- [Problem requirements] Give the entries below again, word for word, and leave out the images.

- [Available records]
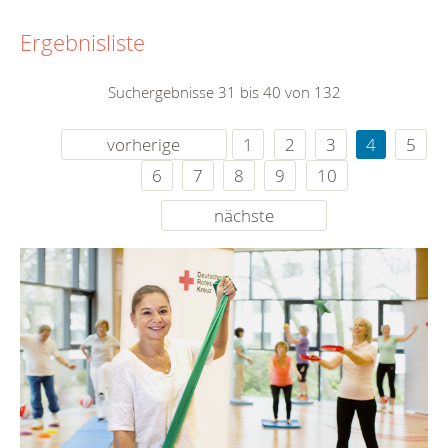
Ergebnisliste
Suchergebnisse 31 bis 40 von 132
vorherige
1
2
3
4
5
6
7
8
9
10
nächste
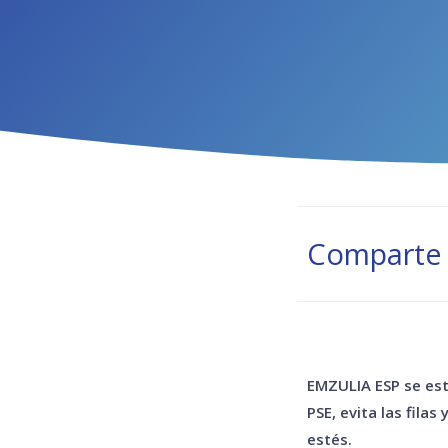
Comparte 
EMZULIA ESP se est
PSE, evita las fila
estés.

- [Reply]
Ergebnisliste
Suchergebnisse 31 bis 40 von 132
vorherige
1
2
3
4
5
6
7
8
9
10
nächste
Comparte 
EMZULIA ESP se est
PSE, evita las fila
estés.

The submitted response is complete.